IMF, White House Fumble for a Strategy as Argentina Founders
By Paul Blustein
Washington Post Staff Writer
They shut their eyes, gritted their teeth and hoped for the best. That,
in essence, is what the Bush administration and the International Monetary
Fund did when
Argentina defaulted on its debts and devalued its currency a couple
of weeks ago. The reasoning: Giving the Argentine government yet another
international bailout
would only postpone its inevitable financial collapse.
Now Washington is confronted with a mess in Argentina, and it is far
from clear that the policy wizards in the IMF and the U.S. government have
a strategy that will
help keep the country's woes from deepening and spreading.
Mass demonstrations -- which drove two presidents from office over the
past month -- continued this week in Argentina, with hundreds of marchers
taking to the
streets daily in Buenos Aires and rock throwers attacking banks in
major cities to protest a freeze on deposits. Confidence in the peso is
evaporating, with the
currency sliding yesterday to 2.15 per dollar, less than half the value
at which it was pegged for the past decade.
The government of President Eduardo Duhalde has made several moves that
appall Washington's orthodox economic policymakers, notably its attempt
to fix the
exchange rate at 1.4 pesos per dollar for certain transactions while
letting the market set the rate for others (a recipe for corrupt finagling,
in the IMF's view). Duhalde
has also blamed the U.S.-backed free-market approach for his nation's
troubles and proclaimed it a "broken model," raising the specter that Latin
America's
third-largest economy may turn away from globalization and spark a
movement toward protectionism in a region where President Bush had hoped
to forge a
hemisphere-wide free-trade zone.
The unease that all this is arousing in high Washington councils came
through in a speech Bush delivered Wednesday, in which he exhorted Argentina
and other Latin
American nations to "strengthen our commitment to market-based reform,
not weaken it" and inveighed against "those who promise painless protectionism."
Bush dangled a carrot by promising to support new international loans
for Argentina that could "speed the return of growth and prosperity." The
price for doing so,
he admonished, would be a commitment by Buenos Aires to adopt a "sound
and sustainable economic plan" aimed at restoring confidence in the nation's
finances.
But therein lies a huge problem: Such a plan will by necessity impose
fresh jolts of short-term pain, and long-suffering Argentines, who feel
betrayed by the recent
plunge in their country's fortunes, have shown themselves ready to
rise in revolt.
The IMF is insisting on several reforms, including that Argentina's
profligate provincial governments cut spending, and that the government
ensure the viability of the
banking system, which would mean making bank depositors absorb some
of the losses arising from the peso's devaluation.

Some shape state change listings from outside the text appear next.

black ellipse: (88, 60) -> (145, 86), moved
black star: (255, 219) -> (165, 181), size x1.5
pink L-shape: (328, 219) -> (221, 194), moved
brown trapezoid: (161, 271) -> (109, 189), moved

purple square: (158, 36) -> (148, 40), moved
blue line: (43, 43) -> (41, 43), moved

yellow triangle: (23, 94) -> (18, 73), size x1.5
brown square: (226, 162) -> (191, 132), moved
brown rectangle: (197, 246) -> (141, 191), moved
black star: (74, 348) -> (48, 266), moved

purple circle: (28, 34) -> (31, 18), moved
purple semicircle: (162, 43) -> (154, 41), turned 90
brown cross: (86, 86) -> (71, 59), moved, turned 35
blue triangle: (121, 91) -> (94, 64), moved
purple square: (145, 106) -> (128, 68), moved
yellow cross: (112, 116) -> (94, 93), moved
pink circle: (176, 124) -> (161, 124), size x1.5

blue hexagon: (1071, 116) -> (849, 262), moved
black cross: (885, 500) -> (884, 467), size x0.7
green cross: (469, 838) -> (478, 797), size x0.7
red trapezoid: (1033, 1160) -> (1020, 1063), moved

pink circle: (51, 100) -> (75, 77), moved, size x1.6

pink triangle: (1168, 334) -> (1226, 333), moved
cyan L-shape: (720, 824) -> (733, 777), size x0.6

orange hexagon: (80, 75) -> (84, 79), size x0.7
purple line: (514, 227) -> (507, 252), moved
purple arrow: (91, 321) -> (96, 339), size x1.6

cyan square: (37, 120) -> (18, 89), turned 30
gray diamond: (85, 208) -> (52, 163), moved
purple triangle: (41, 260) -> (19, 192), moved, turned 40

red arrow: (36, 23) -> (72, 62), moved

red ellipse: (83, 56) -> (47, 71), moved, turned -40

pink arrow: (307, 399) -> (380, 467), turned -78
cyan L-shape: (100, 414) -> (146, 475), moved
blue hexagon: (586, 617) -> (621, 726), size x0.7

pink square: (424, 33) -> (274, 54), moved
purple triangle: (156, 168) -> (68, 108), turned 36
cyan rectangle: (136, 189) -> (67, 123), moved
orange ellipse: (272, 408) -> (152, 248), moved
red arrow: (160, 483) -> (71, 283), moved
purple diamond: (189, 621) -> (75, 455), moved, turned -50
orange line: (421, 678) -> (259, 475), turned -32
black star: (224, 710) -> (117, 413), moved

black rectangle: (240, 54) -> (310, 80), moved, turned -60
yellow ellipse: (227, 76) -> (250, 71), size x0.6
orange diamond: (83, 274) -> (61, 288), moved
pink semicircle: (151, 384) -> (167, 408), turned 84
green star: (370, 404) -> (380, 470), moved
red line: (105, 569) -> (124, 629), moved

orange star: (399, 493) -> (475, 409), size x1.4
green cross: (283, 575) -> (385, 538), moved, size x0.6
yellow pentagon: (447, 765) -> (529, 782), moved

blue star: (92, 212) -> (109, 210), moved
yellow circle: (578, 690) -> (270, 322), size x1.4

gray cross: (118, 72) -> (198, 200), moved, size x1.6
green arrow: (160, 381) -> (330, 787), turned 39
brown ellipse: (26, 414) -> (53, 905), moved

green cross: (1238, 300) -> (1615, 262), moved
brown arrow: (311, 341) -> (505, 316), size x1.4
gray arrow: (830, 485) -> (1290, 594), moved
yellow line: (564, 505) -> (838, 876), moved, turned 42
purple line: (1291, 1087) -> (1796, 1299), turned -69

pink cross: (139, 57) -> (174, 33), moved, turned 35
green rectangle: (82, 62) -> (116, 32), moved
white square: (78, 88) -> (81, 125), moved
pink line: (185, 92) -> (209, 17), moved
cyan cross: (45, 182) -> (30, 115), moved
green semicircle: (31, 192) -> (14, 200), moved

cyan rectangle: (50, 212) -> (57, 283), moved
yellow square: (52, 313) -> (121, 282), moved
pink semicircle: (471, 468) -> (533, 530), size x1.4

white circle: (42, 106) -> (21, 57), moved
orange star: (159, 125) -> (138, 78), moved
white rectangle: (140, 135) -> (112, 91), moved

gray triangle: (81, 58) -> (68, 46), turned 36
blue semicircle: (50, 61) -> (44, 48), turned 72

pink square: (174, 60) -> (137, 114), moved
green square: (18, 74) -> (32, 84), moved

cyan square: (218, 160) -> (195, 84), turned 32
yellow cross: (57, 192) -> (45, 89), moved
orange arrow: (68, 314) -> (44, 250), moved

"If we had a vision of an easy road out of this, we'd be putting all
our resources into pursuing it," said one senior IMF economist who spoke
on condition of
anonymity. "But the situation is incredibly difficult. The country
is smaller, in population terms, than Indonesia [which underwent a meltdown
in 1998 and has never
fully recovered], but you could see this as a bigger problem. And we
didn't have any magic solutions in Indonesia."
When speaking for the record, officials in Washington are less pessimistic.
John Taylor, undersecretary of the Treasury for international affairs,
said he has "every
belief that [Argentine officials] will be able to come up with some
plan" that merits international aid and holds promise for turning Argentina's
economy around.
Thomas Dawson, the IMF's chief spokesman, told reporters yesterday that
"the quality and intensity of discussions have increased" between IMF economists
and
Argentine officials, and he cited as particularly welcome the announcement
yesterday that Mario Blejer, a former IMF economist, was named as the new
governor of
the Argentine central bank. Blejer, who had been the central bank's
vice president, replaced Roque Maccarone, who resigned.
In some respects, Argentina's crisis has been less damaging than some
had feared when the IMF stood by and let the country declare in late December
that it could
no longer afford to pay interest and principal on its $141 billion
debt. Financial markets in neighboring countries have been little affected,
at least so far, by the sort of
"contagion" that roiled markets worldwide after Russia defaulted on
its debt and devalued its currency in August 1998.
That has been a source of comfort to the Treasury, where Taylor and
his boss, Treasury Secretary Paul H. O'Neill, have made clear their determination
to use the
United States' influence over the IMF to avoid large bailouts. They
have not gone nearly so far as to adopt a no-bailout policy; the administration
backed one for
Argentina in August, and two for Turkey over the past year.
But in the latest Argentine crisis, they bet -- apparently correctly
-- that the markets would not be shocked to see that after more than three
years of recession,
Buenos Aires no longer had a realistic prospect of servicing its debt
or maintaining a high value for the peso, which hurt exports.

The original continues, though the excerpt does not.